## 01_py_basics

#### Python repository for general data manipulation techniques and working with pandas. 

## This notebook will cover:

**1. Selecting columns**
* basic selection and drop columns
* select using pattern recognition
* relocate columns

**2. Creating new columns and values**

**3. Filtering data**

**4. Aggregations using groupby**

**5. Joins (merge)**

### 0. Set up ---

Basic set up to load and inspect data before any data exploration and analysis:

First step is to load in basic Python libraris and the data..

In [None]:
# pandas and numpy are universally used in python, like tidyverse is in R. 
import pandas as pd
import numpy as np

!pip install openpyxl

# chnage from scientific notation 
pd.set_option('display.float_format', lambda x: '%.5f' % x)

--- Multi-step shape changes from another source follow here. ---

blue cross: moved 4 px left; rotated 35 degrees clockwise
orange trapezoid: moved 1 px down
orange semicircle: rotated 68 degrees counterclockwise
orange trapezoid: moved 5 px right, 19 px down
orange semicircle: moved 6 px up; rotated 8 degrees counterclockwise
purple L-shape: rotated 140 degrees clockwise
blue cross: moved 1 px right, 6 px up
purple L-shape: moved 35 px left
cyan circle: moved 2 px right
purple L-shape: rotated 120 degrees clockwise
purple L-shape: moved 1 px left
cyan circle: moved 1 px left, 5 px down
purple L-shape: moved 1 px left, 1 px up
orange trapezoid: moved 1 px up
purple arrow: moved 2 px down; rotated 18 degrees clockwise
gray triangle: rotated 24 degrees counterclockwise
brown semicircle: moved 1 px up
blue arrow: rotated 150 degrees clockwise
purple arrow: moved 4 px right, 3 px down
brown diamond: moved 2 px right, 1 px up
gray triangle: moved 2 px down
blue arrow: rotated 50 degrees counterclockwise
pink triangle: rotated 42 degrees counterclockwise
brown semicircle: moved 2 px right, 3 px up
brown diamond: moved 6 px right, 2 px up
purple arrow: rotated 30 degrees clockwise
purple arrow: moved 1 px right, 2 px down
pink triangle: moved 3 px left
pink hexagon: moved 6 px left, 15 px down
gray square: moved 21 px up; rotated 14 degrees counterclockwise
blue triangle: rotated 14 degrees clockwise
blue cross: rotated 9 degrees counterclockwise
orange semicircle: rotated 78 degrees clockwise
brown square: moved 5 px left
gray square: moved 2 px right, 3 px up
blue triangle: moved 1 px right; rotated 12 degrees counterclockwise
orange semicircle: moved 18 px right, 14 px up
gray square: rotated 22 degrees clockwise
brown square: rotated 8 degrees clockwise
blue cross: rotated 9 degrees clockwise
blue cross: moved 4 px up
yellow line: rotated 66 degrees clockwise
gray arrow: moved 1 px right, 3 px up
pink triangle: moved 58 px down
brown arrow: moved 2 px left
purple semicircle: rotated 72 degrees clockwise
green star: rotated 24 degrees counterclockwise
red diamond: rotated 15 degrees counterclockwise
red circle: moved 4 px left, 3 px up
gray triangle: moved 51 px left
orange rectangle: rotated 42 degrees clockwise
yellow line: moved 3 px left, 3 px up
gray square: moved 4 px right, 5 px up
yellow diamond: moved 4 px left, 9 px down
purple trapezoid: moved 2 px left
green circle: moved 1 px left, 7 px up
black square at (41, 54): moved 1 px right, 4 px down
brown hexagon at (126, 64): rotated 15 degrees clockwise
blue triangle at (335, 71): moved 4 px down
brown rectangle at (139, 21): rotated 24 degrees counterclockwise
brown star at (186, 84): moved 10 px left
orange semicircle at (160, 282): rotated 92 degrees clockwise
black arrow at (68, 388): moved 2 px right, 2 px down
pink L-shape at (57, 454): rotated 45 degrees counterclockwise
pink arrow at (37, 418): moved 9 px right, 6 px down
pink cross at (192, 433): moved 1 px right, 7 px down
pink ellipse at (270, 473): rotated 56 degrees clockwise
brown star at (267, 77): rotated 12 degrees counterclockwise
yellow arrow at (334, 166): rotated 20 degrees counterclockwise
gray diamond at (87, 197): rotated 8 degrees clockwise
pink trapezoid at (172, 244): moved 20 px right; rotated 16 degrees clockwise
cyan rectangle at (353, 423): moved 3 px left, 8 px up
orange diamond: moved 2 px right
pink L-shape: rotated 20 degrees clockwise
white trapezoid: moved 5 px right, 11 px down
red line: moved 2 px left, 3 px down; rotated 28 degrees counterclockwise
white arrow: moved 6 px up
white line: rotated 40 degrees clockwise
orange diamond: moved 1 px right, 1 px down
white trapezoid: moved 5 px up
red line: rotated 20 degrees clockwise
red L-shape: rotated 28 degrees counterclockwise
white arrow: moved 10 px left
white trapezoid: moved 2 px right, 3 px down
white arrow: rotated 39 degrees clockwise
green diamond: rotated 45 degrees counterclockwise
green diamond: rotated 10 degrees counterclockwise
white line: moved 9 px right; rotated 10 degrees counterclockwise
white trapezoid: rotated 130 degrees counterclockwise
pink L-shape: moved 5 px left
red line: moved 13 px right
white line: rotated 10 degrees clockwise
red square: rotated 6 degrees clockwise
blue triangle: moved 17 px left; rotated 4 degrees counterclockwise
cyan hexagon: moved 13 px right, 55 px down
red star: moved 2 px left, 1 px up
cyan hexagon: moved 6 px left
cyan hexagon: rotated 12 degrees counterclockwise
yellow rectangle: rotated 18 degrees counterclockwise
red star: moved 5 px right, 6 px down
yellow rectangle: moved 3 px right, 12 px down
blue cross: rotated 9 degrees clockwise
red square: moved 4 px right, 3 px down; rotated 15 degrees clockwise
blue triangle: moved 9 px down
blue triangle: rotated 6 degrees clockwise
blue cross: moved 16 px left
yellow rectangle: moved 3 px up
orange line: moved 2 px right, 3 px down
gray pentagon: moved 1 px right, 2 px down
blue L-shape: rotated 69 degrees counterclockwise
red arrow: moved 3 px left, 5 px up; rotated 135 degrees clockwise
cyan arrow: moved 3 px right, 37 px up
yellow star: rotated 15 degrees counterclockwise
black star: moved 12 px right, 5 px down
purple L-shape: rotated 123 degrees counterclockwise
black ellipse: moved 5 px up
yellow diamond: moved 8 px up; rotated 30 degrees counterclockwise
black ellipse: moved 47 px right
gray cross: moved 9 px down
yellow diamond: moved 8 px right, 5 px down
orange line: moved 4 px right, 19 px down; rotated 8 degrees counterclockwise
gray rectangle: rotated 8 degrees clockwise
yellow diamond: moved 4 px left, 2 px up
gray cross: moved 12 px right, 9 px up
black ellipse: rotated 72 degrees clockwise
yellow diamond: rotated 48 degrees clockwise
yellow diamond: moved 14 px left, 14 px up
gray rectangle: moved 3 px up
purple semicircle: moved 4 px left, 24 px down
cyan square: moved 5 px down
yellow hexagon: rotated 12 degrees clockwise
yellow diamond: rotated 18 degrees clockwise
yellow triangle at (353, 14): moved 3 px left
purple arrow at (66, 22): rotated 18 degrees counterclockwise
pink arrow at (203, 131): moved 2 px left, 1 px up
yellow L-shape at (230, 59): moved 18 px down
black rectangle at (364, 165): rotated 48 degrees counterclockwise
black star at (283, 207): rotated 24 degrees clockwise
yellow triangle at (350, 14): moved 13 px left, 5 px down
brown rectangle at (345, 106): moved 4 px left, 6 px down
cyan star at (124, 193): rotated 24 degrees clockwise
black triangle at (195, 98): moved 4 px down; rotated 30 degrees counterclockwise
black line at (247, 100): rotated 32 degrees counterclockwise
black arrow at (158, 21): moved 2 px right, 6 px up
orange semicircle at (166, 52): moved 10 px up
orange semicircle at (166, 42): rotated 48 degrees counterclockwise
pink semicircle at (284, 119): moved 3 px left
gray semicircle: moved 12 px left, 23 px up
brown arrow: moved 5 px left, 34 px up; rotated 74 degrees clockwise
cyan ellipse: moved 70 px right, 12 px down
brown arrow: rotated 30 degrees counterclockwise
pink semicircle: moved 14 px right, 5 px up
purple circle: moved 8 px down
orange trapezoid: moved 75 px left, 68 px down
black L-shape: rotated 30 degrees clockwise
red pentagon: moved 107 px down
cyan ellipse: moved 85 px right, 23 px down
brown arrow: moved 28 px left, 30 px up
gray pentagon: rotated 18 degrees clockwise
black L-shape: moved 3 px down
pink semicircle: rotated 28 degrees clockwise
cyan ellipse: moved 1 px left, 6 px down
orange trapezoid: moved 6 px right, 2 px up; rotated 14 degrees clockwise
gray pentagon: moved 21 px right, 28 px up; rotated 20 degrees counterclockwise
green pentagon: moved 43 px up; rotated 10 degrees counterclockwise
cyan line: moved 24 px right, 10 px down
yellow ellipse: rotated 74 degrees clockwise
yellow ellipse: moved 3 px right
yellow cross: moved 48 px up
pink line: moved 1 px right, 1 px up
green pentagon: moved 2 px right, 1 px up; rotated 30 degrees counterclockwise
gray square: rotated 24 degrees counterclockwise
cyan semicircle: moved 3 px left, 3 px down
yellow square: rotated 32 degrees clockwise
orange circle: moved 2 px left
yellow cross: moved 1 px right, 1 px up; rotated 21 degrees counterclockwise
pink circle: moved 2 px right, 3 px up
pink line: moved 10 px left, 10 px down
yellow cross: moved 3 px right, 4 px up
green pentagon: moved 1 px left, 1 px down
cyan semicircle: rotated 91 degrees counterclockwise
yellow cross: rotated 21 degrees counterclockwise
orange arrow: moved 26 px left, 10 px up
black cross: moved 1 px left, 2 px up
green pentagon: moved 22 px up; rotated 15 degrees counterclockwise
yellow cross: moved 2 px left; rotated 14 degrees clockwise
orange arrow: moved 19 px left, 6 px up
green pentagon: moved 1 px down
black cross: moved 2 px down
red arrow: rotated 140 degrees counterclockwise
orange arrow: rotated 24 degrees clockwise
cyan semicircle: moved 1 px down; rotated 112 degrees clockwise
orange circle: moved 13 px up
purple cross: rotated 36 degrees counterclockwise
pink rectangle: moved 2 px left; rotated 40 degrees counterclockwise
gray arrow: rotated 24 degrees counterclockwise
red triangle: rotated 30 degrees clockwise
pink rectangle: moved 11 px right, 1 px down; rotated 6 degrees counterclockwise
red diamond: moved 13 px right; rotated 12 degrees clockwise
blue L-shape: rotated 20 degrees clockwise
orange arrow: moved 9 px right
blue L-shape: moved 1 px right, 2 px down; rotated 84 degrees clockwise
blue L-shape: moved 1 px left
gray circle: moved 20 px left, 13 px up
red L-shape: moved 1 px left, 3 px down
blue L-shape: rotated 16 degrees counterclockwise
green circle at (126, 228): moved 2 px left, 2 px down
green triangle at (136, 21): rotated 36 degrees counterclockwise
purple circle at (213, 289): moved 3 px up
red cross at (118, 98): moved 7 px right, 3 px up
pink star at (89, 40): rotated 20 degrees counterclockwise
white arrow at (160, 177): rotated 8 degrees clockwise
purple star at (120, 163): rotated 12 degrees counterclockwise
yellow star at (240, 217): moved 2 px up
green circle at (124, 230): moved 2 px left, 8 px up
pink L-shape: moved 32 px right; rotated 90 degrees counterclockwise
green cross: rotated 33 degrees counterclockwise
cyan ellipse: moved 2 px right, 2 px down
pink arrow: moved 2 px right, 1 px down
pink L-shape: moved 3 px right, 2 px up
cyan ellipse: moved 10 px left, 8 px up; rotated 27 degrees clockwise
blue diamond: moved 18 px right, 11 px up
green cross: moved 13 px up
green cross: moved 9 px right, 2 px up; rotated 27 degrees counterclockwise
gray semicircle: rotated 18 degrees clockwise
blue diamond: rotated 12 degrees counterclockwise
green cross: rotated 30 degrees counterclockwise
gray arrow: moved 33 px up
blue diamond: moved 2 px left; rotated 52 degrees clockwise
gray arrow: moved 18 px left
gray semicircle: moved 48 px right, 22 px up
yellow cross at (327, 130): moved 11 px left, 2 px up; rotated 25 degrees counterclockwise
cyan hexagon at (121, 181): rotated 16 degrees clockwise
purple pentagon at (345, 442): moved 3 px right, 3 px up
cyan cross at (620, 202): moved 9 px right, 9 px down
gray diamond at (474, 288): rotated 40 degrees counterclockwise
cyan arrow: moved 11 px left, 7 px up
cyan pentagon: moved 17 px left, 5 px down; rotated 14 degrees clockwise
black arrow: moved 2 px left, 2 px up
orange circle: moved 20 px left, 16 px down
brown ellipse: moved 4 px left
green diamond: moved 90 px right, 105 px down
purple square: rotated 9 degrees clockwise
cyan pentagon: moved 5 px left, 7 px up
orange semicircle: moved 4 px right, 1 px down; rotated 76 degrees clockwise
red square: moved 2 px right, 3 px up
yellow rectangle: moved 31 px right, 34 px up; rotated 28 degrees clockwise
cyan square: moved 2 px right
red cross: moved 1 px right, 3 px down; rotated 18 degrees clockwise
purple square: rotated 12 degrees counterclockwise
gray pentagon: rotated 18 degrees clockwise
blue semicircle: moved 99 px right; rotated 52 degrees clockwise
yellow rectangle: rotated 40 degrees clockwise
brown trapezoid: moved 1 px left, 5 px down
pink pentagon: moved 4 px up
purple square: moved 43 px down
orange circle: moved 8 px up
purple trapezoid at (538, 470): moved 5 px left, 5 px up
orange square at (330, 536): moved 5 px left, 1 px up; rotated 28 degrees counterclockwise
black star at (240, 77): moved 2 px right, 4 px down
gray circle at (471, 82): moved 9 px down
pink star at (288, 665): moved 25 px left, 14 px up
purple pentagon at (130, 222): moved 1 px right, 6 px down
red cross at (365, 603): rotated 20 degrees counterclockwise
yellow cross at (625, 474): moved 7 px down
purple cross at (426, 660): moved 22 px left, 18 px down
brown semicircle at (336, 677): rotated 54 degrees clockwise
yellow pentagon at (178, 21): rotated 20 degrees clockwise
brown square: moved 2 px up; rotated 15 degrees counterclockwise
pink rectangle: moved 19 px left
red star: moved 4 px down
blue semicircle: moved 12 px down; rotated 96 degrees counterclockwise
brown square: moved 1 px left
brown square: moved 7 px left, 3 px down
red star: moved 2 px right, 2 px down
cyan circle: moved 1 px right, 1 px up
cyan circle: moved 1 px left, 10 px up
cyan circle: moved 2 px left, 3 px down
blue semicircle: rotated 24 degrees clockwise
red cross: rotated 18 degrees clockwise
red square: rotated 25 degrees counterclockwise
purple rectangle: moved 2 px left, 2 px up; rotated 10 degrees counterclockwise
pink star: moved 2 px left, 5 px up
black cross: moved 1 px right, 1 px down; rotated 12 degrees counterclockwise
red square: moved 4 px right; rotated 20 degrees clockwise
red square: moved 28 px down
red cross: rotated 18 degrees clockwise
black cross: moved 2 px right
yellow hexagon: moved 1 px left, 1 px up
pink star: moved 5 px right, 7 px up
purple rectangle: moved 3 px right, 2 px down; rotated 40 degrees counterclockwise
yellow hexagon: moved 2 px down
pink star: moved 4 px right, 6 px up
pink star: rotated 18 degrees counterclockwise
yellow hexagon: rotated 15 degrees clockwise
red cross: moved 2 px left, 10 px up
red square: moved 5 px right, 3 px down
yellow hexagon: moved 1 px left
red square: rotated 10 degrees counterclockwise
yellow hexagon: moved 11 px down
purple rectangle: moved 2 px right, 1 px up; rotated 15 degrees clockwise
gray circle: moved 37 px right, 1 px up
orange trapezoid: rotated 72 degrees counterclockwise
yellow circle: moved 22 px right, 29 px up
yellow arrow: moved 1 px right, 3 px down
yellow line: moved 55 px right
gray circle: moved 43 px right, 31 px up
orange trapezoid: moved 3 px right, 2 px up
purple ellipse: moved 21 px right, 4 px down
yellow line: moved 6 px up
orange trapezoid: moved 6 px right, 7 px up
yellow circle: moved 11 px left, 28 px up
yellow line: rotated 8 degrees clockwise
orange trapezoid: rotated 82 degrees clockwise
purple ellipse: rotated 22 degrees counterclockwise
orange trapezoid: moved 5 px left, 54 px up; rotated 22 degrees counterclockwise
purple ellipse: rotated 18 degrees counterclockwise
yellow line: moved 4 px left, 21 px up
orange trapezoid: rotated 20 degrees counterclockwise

trade = pd.read_excel("data/trade_data.xlsx") # upload xlsxl
tariff = pd.read_excel("data/tariff_data.xlsx")
# upload csv

In [None]:
trade.head()

basic df exploration:

In [None]:
# column names and types:
trade.dtypes

In [None]:
# df summary:
trade.info()

using .info is very useful as in additional to Dtypes being printed you are provided with the "non-null" values or in other words NAs. For example the supression notes column is only NA values.

In [None]:
# summarise numerical values
trade.describe()

In [None]:
# simple df dimensions use shape:
trade.shape

**Note:** that the year column is uploaded as a value. It may be preferable to work with a character type rather than value for this column. When uploading data the data type can be specified

In [None]:
trade2 = pd.read_excel("data/trade_data.xlsx",dtype={'Year': str}) # convert year to string when uploading data
trade3 = pd.read_excel("data/trade_data.xlsx",dtype=str) # all columns as string
trade4 = pd.read_excel("data/trade_data.xlsx",dtype={'Value GBP': np.float64}) # convert value to float opposed to integer. Floats allows for decimal points
print(trade2.dtypes,trade3.dtypes,trade4.dtypes)

In [None]:
# want float for value so re-upload trade data:
trade = pd.read_excel("data/trade_data.xlsx",dtype={'Value GBP': np.float64})
trade.info()

## janitor - clean_names() equivalent. 

Working with cleaner string/column names is highlgihy recommended. 

In [None]:
trade.columns = trade.columns.str.lower().str.replace(" ","_")
trade.dtypes

In [None]:
# using function - helpful if multiple dataframes to convert.
def  cleanCols(df): 
    df.columns = df.columns.str.lower().str.replace(" ","_")
    return(df)

trade = cleanCols(trade)
trade2 = cleanCols(trade2)
trade3 = cleanCols(trade3)
tariff = cleanCols(tariff)

## 1. Select columns ----

basic selection:

In [None]:
trade2 = trade[["year","flow","commodity_code","country_name","value_gbp"]]
trade2.dtypes

In [None]:
# use an array:
cols = ["year","flow","commodity_code","country_name","value_gbp"]
trade2 = trade[cols]

In [None]:
trade2.dtypes

drop columns:

In [None]:
# remove columns
trade2 = trade.drop(["year","flow","commodity_code"], 1) # index 1 reference columns to remove from df
trade2.dtypes

In [None]:
trade2 = trade.drop(cols,1)
trade2.dtypes

select columns using column indexes (numbers):

### 1.a select columns using string patterns

The tariff data uploaded is a good df for this example as it has alot of strings with patterns which can be used for tidy selecitons

In [None]:
tariff.dtypes

In [None]:
prefCol = tariff.columns[tariff.columns.str.contains(pat = 'pref')]
prefCol2 = [col for col in tariff.columns if 'pref' in col]

In [None]:
print(prefCol,prefCol2)

Note difference between output types: one is an indexed array. 

In [None]:
mfnCol = [col for col in tariff.columns if 'mfn' in col]

In [None]:
codeCol = [col for col in tariff.columns if 'commodity' in col]

In [None]:
colNames = [codeCol,mfnCol,prefCol2]
print(colNames)

In [None]:
#tariff2 = tariff[colNames]
#tariff2.dtypes
# for error fix use:
#colNames = np.concatenate((codeCol,prefCol, mfnCol))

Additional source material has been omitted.